PALANGKA RAYA – Kepala Dinas Pendidikan Provinsi Kalimantan Tengah, Muhammad Reza Prabowo, mengingatkan seluruh kepala SMK agar mempersiapkan seluruh persyaratan Program Revitalisasi Sekolah dengan sebaik-baiknya. Menurutnya, sebagai daerah yang kaya sumber daya alam, Kalimantan Tengah memiliki peluang besar memperoleh dukungan pembangunan dari pemerintah pusat.

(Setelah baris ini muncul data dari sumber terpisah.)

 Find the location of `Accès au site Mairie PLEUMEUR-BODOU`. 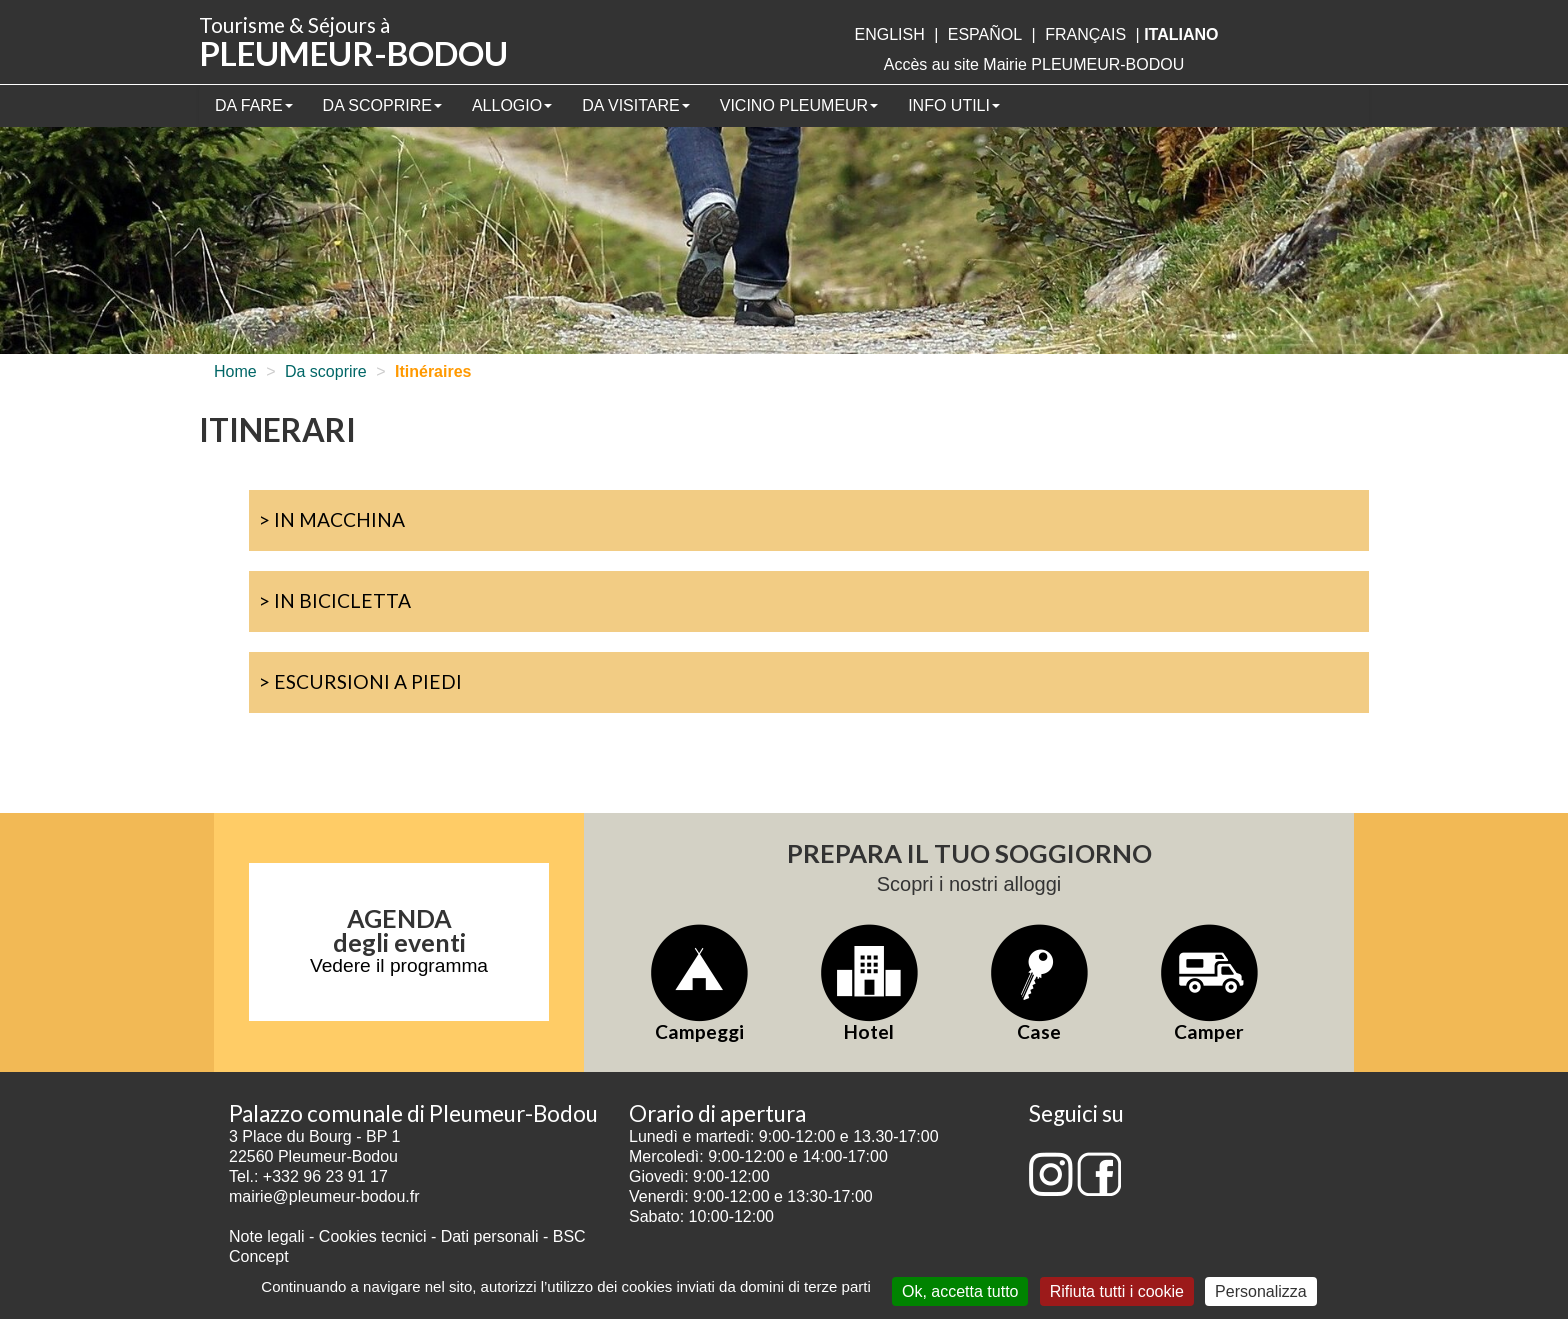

Namun, peluang tersebut hanya dapat diwujudkan apabila seluruh persyaratan dipenuhi secara optimal.

‎Dalam arahannya pada kegiatan Sosialisasi dan Fasilitasi Pemutakhiran Data Dukung Revitalisasi SMK Tahun 2026, Selasa (4/8/2026), Reza menjelaskan bahwa berbagai program strategis nasional, seperti revitalisasi sekolah, digitalisasi pembelajaran, pembangunan Koperasi Desa Merah Putih hingga Makan Bergizi Gratis, merupakan bentuk perhatian pemerintah pusat kepada daerah. Namun, realisasi program tersebut sangat bergantung pada kesiapan pemerintah daerah dan satuan pendidikan.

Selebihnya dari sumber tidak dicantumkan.